YOUR GOAL:
Provide only the number of lines in the records below that contain "dirigenti".

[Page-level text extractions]
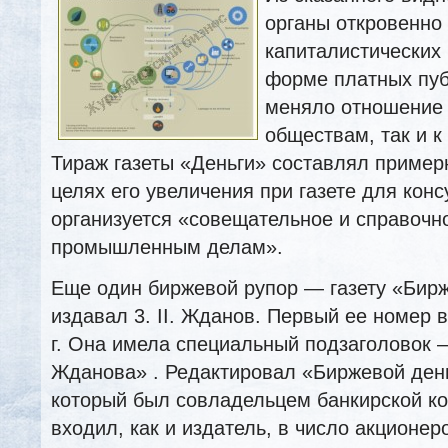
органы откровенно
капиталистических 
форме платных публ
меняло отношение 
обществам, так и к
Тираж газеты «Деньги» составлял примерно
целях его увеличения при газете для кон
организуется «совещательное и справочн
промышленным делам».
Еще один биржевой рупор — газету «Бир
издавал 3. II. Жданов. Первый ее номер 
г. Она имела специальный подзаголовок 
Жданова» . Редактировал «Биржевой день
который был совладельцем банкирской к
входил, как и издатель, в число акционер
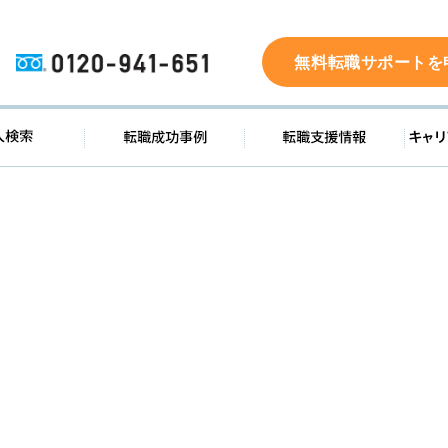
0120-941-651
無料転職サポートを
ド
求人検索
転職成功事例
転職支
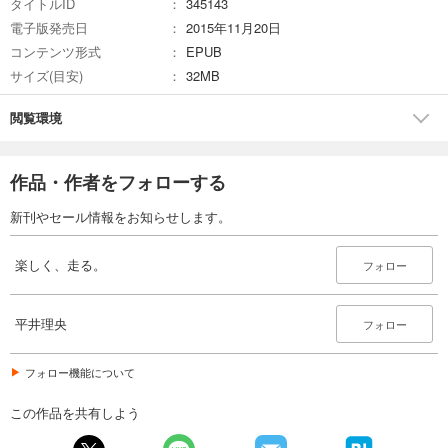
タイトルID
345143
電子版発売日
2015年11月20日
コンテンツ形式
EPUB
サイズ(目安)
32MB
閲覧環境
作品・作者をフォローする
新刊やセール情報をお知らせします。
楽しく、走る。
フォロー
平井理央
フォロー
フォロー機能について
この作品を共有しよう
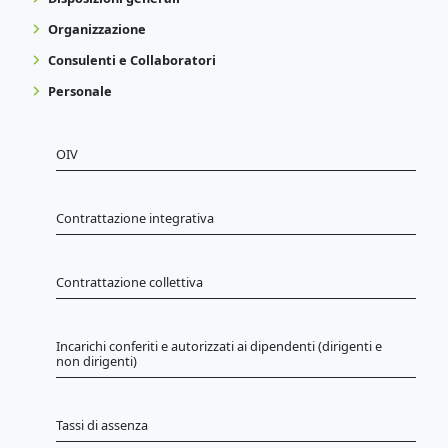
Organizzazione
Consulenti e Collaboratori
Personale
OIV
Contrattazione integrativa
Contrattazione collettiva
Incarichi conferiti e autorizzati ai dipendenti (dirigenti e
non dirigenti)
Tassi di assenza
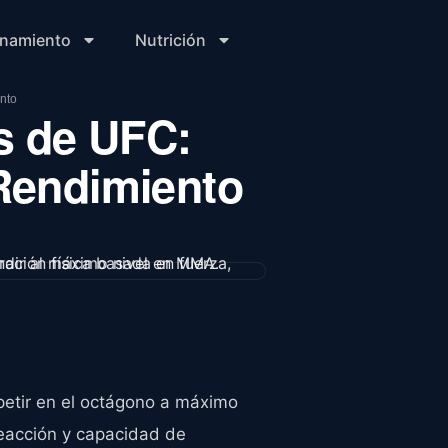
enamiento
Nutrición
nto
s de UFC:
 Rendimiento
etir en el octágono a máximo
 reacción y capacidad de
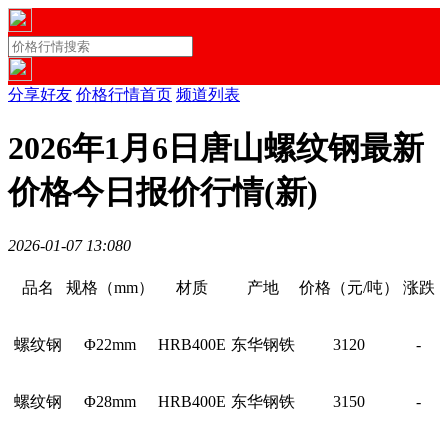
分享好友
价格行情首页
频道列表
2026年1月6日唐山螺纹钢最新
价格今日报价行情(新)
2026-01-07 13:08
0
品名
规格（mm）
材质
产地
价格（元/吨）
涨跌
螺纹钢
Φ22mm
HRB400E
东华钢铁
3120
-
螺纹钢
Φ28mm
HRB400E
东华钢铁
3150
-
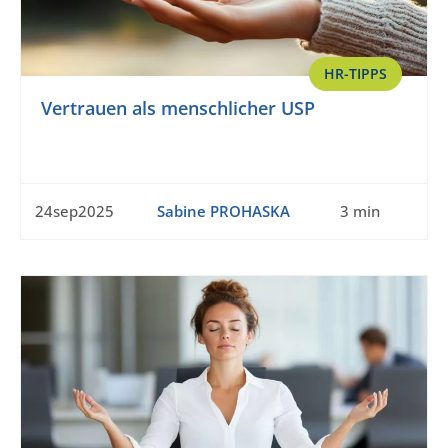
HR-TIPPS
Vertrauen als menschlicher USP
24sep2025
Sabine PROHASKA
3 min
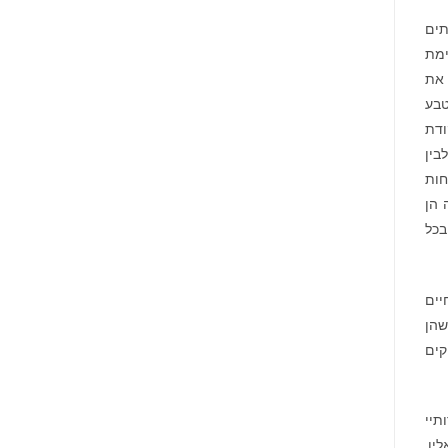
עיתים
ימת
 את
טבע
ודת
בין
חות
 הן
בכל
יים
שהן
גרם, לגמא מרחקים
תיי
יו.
* * *
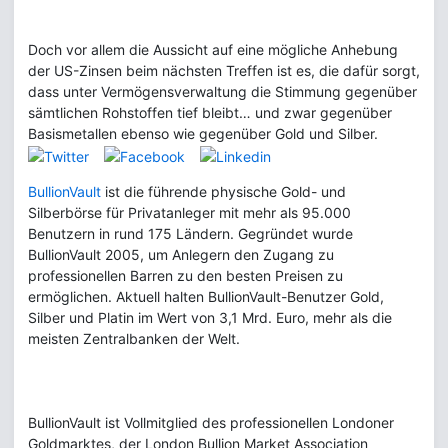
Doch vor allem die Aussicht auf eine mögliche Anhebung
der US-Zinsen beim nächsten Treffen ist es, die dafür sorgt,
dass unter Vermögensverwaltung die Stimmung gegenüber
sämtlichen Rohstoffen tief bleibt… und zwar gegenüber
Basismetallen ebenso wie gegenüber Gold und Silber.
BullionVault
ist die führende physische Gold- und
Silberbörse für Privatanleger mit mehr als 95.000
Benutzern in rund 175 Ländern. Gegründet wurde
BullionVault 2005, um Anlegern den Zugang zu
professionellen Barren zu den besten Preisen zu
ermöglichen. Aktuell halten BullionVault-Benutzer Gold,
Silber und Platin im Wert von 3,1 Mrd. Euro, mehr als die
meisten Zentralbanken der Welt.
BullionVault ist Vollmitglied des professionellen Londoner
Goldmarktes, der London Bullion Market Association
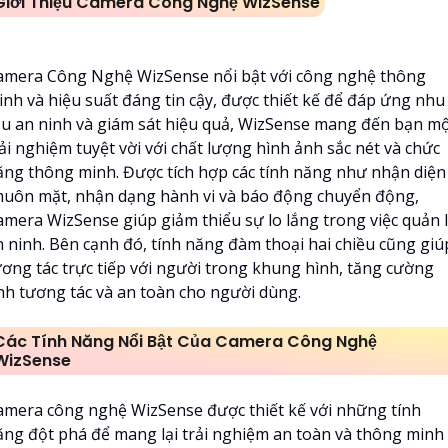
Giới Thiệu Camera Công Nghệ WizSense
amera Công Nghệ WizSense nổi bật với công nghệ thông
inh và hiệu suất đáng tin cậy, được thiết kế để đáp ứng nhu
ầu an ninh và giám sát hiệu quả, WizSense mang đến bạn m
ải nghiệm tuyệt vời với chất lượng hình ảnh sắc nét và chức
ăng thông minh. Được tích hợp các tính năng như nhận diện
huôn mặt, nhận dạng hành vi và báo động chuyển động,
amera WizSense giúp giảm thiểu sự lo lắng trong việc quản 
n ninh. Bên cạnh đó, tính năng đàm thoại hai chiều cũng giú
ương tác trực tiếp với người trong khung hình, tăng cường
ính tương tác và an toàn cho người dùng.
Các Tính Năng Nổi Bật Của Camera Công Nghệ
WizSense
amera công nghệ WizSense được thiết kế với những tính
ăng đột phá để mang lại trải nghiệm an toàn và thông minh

EXERCISE RESPONSE:
2